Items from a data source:
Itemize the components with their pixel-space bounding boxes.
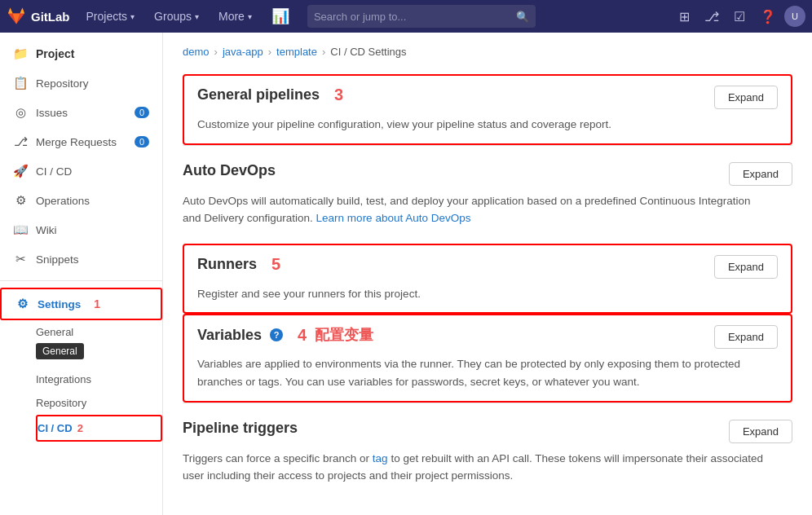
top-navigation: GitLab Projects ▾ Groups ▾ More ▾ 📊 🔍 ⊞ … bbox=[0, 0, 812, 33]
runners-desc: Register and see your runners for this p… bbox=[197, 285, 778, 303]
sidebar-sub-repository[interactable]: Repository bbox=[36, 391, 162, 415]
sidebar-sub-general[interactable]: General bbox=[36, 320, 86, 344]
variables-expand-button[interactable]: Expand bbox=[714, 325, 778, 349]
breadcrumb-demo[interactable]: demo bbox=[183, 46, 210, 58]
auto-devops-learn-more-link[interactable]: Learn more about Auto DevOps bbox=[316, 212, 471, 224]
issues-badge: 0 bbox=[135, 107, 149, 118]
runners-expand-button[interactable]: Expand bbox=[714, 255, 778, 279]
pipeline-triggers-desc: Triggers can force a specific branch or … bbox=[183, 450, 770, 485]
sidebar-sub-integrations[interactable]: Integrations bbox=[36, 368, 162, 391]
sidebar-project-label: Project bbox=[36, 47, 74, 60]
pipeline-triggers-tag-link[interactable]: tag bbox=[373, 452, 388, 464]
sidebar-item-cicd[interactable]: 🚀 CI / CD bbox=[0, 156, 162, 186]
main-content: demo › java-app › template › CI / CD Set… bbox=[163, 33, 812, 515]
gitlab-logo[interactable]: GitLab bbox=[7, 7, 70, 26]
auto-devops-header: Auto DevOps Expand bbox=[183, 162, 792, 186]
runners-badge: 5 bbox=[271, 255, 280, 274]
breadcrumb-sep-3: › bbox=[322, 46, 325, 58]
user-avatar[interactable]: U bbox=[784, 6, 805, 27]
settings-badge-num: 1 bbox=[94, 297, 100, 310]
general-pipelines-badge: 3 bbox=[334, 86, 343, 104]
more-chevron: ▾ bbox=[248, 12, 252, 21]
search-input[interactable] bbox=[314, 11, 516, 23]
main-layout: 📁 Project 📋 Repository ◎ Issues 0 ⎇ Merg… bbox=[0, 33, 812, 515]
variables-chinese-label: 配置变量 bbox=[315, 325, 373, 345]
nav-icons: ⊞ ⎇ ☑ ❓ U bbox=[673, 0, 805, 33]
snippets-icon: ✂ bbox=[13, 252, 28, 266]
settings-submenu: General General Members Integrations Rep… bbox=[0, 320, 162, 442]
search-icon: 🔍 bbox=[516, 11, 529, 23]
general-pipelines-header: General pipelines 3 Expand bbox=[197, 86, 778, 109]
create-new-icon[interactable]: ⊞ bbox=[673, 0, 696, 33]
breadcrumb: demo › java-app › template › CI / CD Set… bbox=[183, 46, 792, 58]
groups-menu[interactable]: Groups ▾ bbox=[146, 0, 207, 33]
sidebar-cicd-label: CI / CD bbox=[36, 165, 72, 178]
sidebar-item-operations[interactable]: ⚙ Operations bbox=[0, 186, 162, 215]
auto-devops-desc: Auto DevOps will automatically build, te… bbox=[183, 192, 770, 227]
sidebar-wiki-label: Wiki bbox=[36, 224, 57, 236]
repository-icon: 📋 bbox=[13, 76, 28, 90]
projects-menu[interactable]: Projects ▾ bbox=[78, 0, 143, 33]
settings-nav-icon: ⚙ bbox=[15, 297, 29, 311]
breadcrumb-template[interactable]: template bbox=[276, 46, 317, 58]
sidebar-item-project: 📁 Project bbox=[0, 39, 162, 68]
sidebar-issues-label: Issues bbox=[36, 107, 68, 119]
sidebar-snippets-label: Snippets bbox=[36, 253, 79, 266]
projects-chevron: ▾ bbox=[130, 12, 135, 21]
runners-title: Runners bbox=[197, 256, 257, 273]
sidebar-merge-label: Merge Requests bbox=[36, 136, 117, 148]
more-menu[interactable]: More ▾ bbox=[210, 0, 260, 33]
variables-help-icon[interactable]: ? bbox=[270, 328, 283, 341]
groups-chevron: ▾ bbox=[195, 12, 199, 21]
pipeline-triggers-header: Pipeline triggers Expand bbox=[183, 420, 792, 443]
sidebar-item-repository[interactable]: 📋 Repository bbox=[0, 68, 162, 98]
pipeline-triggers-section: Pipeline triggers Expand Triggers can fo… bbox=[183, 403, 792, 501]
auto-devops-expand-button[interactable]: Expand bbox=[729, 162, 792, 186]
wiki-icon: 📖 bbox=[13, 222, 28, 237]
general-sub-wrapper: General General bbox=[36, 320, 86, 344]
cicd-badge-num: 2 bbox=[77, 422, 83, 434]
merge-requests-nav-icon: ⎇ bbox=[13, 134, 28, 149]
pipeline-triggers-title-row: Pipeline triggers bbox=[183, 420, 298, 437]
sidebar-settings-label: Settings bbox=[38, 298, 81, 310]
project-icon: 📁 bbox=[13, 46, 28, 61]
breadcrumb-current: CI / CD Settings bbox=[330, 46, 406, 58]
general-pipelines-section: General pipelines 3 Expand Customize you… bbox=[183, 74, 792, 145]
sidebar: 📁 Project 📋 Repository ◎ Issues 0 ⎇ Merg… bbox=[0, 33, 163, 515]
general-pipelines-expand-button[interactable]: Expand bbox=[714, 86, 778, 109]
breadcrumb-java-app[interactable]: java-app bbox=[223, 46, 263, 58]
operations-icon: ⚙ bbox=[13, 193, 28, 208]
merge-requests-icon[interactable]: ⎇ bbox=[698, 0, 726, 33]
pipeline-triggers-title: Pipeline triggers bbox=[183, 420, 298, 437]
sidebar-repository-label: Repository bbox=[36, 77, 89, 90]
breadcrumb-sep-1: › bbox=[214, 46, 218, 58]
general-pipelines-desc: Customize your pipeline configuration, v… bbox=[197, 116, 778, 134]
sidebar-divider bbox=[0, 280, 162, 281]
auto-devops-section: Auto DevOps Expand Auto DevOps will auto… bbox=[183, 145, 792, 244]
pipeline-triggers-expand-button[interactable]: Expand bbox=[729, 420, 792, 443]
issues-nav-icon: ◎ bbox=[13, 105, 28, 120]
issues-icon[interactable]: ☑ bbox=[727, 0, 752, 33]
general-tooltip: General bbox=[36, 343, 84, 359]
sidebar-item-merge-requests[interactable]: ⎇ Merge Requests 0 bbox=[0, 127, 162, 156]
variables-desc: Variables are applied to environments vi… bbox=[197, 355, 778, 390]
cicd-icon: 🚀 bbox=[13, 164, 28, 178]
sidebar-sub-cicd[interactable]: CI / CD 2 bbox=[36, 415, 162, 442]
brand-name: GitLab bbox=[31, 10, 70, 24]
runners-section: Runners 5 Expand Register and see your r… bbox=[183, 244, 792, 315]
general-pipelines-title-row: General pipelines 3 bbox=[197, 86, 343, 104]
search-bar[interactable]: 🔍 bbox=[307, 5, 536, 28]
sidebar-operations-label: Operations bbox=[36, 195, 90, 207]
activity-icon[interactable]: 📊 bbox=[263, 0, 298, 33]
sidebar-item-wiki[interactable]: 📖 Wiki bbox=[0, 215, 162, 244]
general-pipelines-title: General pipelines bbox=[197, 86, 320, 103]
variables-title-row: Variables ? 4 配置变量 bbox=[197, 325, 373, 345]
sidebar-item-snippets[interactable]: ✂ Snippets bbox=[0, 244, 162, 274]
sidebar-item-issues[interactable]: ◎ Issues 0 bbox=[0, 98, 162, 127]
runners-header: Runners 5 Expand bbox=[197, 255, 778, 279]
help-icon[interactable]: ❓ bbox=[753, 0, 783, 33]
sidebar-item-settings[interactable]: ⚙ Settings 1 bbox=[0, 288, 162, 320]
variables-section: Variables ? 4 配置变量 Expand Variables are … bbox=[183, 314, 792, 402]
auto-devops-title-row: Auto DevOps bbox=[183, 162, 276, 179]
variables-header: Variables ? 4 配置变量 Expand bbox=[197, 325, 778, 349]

--

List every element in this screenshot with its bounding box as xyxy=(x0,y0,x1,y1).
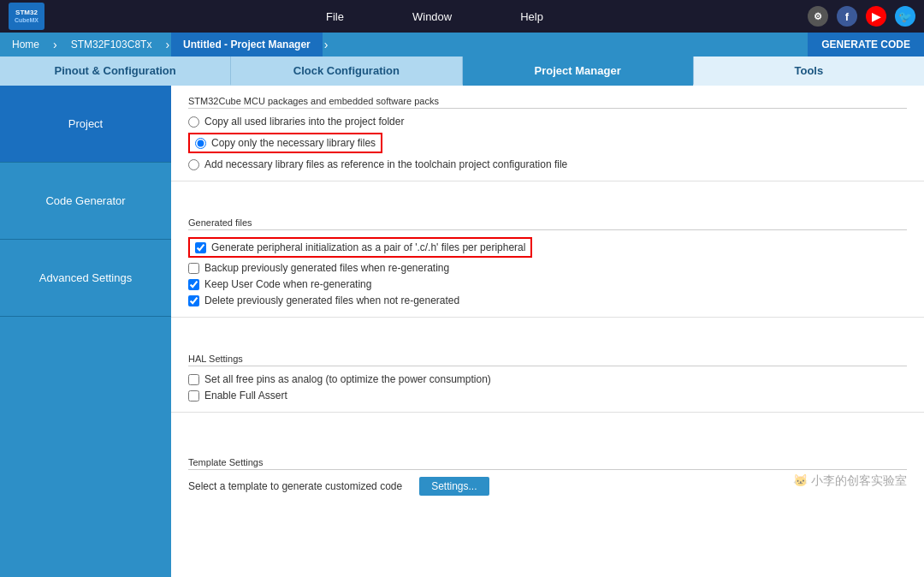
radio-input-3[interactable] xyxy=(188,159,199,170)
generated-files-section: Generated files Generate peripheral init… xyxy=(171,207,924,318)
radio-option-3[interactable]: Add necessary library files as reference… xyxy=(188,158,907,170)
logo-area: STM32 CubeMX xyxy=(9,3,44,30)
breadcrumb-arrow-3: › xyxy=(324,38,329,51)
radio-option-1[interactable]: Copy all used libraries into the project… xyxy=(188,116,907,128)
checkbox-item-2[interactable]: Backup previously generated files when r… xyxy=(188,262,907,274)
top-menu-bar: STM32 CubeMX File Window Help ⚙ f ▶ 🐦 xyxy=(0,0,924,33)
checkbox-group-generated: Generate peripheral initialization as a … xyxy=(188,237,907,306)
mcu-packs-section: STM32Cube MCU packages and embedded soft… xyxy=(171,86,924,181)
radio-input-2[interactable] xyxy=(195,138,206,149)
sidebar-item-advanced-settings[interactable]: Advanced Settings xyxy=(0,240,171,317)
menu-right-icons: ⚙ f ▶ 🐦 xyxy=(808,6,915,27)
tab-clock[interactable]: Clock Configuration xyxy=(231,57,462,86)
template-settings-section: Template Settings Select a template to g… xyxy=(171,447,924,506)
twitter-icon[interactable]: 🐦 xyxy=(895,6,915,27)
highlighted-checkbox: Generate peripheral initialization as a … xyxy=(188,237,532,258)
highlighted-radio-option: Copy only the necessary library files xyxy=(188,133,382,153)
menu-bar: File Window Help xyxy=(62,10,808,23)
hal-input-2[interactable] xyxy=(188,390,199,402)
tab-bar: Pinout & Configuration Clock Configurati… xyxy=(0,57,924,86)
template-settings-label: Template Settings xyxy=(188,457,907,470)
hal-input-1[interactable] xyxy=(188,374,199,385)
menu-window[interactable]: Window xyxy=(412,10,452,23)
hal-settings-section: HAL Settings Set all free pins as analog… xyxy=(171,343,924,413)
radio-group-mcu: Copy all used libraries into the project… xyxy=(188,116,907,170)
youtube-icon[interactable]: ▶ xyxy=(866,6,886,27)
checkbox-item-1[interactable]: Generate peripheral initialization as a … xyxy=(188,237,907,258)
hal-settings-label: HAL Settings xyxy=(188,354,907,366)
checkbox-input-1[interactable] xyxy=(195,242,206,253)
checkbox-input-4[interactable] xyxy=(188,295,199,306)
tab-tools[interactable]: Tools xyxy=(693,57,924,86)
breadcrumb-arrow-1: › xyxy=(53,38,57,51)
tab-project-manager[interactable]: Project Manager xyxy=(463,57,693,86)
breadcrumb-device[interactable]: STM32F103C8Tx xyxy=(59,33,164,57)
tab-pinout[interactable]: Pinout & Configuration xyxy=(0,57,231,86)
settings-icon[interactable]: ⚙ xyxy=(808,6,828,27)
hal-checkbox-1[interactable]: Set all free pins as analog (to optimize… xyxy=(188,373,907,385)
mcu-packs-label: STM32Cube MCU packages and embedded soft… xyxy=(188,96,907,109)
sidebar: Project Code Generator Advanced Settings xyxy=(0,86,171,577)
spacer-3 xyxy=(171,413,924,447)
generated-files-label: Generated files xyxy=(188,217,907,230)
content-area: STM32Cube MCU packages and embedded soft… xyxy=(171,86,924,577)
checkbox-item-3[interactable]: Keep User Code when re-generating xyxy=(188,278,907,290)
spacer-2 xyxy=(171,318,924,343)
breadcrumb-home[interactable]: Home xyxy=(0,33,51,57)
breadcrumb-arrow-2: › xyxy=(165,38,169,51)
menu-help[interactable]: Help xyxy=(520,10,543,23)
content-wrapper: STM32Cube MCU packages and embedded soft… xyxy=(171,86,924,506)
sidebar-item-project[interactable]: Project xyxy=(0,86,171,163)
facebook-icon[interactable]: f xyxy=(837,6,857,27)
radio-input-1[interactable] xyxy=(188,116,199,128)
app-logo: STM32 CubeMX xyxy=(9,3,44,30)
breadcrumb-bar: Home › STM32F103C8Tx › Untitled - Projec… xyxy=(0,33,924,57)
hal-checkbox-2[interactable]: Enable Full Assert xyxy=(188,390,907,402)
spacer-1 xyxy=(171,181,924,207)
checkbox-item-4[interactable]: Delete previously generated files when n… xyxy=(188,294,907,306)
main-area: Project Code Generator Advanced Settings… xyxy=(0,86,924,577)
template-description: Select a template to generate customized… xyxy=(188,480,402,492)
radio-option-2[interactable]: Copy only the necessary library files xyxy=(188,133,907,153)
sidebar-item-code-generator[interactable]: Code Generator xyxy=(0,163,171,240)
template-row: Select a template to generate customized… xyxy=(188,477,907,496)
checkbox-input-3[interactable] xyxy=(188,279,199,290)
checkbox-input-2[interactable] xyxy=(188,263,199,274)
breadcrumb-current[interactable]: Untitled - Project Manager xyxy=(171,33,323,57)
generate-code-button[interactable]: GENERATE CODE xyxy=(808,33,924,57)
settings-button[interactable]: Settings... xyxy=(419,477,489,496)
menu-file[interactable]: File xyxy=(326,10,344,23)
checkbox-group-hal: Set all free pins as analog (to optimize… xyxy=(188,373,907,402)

_Work to be completed_
Return every line above in which the string "content" occurs.

_Answer_
main-content: demo › java-app › template › CI / CD Set… bbox=[163, 33, 812, 515]
content-area: STM32Cube MCU packages and embedded soft… xyxy=(171,86,924,577)
content-wrapper: STM32Cube MCU packages and embedded soft… xyxy=(171,86,924,506)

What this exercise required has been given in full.